Video Transcoder vs. Video Processing Unit (VPU)

When choosing a product for live stream processing, half the battle is knowing what to search for. Do you want a live transcoder, a video processing unit (VPU), a video coding unit (VCU), Scalable Video Processor (SVP) or something else? If you’re not quite sure what these terms mean and how they relate, this short article will educate you in four minutes or less.  

In the Beginning, There Were Transcoders

Simply stated, a transcoder is any technology, software or hardware, that can input a compressed stream (decode) and output a compressed stream (encode). FFmpeg is a transcoder, and for video-on-demand applications, it works fine in most low-volume applications.

For live applications, particularly high-volume live interactive applications (think Twitch), you’ll probably need a hardware transcoder to achieve the necessary cost per stream (CAPEX), operating cost per stream, and density.

For example, the NETINT Video Transcoding Server, a single 1RU server with ten NETINT T408 Video Transcoders, can deliver up to 80 H.264/HEVC 1080p30 streams while drawing under 250 watts. Performed in software using only the CPU, this same output could take up to ten separate 1RU servers, each drawing well over 250 watts.
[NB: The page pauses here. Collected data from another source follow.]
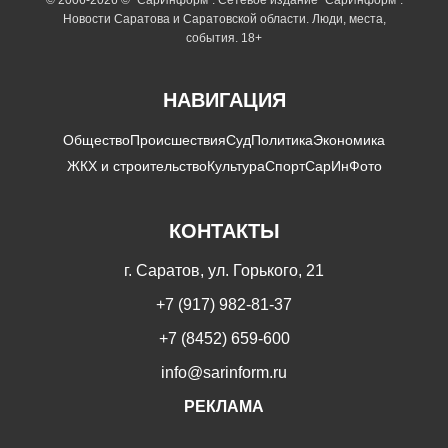
Новости Саратова и Саратовской области. Люди, места,
события. 18+
НАВИГАЦИЯ
Общество
Происшествия
Суд
Политика
Экономика
ЖКХ и строительство
Культура
Спорт
СарИнФото
КОНТАКТЫ
г. Саратов, ул. Горького, 21
+7 (917) 982-81-37
+7 (8452) 659-600
info@sarinform.ru
РЕКЛАМА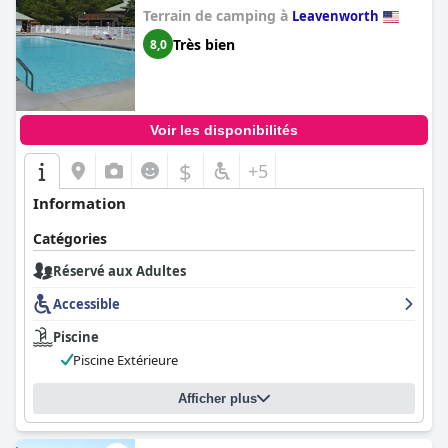
Terrain de camping à
Leavenworth
Très bien
8,0
Voir les disponibilités
$
+5
Information
Catégories
Réservé aux Adultes
Accessible
Piscine
Piscine Extérieure
Afficher plus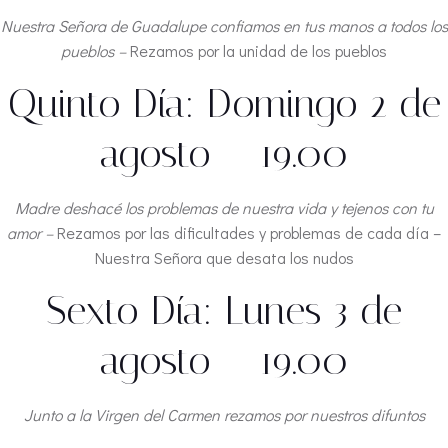
Nuestra Señora de Guadalupe confiamos en tus manos a todos los
pueblos –
Rezamos por la unidad de los pueblos
Quinto Día: Domingo 2 de
agosto – 19.00
Madre deshacé los problemas de nuestra vida y tejenos con tu
amor –
Rezamos por las dificultades y problemas de cada día –
Nuestra Señora que desata los nudos
Sexto Día: Lunes 3 de
agosto – 19.00
Junto a la Virgen del Carmen rezamos por nuestros difuntos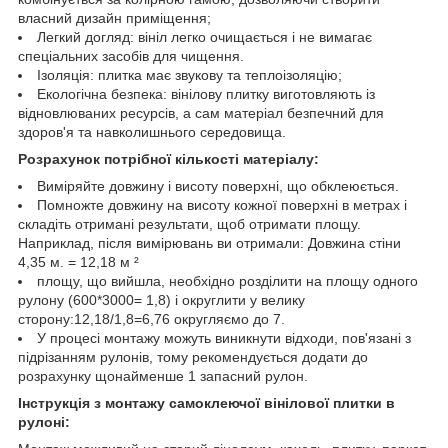
власний дизайн приміщення;
Легкий догляд: вініл легко очищається і не вимагає
спеціальних засобів для чищення.
Ізоляція: плитка має звукову та теплоізоляцію;
Екологічна безпека: вінілову плитку виготовляють із
відновлюваних ресурсів, а сам матеріал безпечний для
здоров'я та навколишнього середовища.
Розрахунок потрібної кількості матеріалу:
Виміряйте довжину і висоту поверхні, що обклеюється.
Помножте довжину на висоту кожної поверхні в метрах і
складіть отримані результати, щоб отримати площу.
Наприклад, після вимірювань ви отримали: Довжина стіни
4,35 м. = 12,18 м ²
площу, що вийшла, необхідно розділити на площу одного
рулону (600*3000= 1,8) і округлити у велику
сторону:12,18/1,8=6,76 округляємо до 7.
У процесі монтажу можуть виникнути відходи, пов'язані з
підрізанням рулонів, тому рекомендується додати до
розрахунку щонайменше 1 запасний рулон.
Інструкція з монтажу самоклеючої вінілової плитки в
рулоні: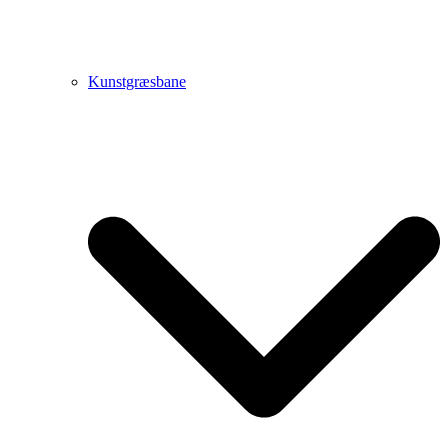
Kunstgræsbane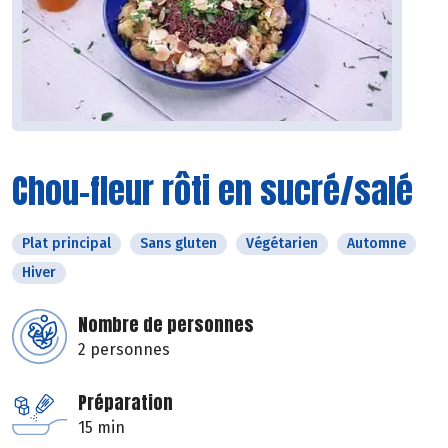
Chou-fleur rôti en sucré/salé
Plat principal
Sans gluten
Végétarien
Automne
Hiver
Nombre de personnes
2 personnes
Préparation
15 min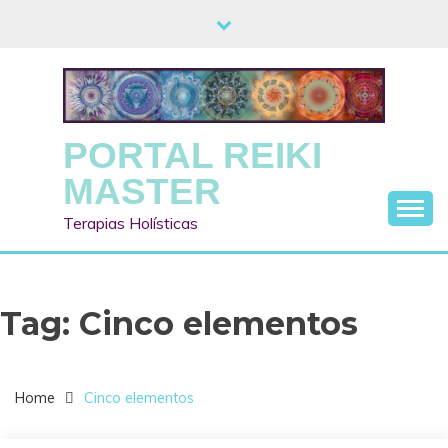
Skip
to
content
PORTAL REIKI
MASTER
Terapias Holísticas
Tag:
Cinco elementos
Home
Cinco elementos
Speaking of the T408, if Websters defined a transcoder (it doesn’t), it might have a picture of the T408 as the perfect example of a transcoder. Based on custom transcoding ASICs, the T408 is inexpensive ($400), capable (4K @ 60 FPS or 4x 1080p60 streams), flexible (H.264 and HEVC), and exceptionally efficient (only 7 watts).
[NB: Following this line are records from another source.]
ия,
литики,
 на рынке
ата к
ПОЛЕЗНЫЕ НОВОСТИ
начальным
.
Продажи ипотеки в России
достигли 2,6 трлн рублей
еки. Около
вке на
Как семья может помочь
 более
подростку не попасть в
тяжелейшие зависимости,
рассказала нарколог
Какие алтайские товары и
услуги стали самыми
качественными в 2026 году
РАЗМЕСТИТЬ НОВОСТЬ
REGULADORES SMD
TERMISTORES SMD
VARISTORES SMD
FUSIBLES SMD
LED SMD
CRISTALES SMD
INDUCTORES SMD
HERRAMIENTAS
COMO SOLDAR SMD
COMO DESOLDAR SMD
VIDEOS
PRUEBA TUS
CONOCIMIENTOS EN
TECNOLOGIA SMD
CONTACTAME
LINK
What doesn’t the T408 do? Well, that leads us to the difference between a transcoder and a VPU.

The difference between a transcoder and a Video Processing Unit (VPU)

First, the T408 doesn’t scale video. If you’re building a full encoding ladder from a high-resolution source, all the scaling for the lower rungs is performed by the host CPU. In addition, the T408 doesn’t perform overlay in hardware. So, if you insert a logo or other bug over your videos, again, the CPU does the heavy lifting.

Finally, the T408 was launched in 2019, the first ASIC-based transcoder to ship in quite a long time. So, it’s not surprising that it doesn’t incorporate any artificial intelligence processing capabilities.

What is a Video Processing Unit (VPU)?

What’s a Video Processing Unit? A hardware device that does all that extra stuff, scaling, overlay, and AI. You see this in the transcoding pipeline shown below, which is for the NETINT Quadra.

When it came to labeling the Quadra, you see the problem; It does much more than a video transcoder. Not only does it outperform the T408 by a factor of four, it adds AV1 output and all the additional hardware functionality. It’s much more than a simple video transcoder, it’s a video processing unit (VPU).

As much as we’d like to lay claim to the acronym, it actually existed before we applied it to the Quadra. It’s not surprising. It follows the terminology for CPU (central processing unit) and GPU (graphical processing unit). And, if Websters defined VPU (it doesn’t). Oh, you get the point. Here’s the required Quadra glamour shot.

VCUs and M(SVP)

While NETINT was busy developing ASIC-based transcoders and VPUs for the mass market, large video publishers like YouTube and Meta produced their own ASICs to achieve similar benefits (and produce more acronyms). In 2021, when Google shipped their own ASIC-based transcoder called Argos, they labeled it a Video Coding Unit, or VCU.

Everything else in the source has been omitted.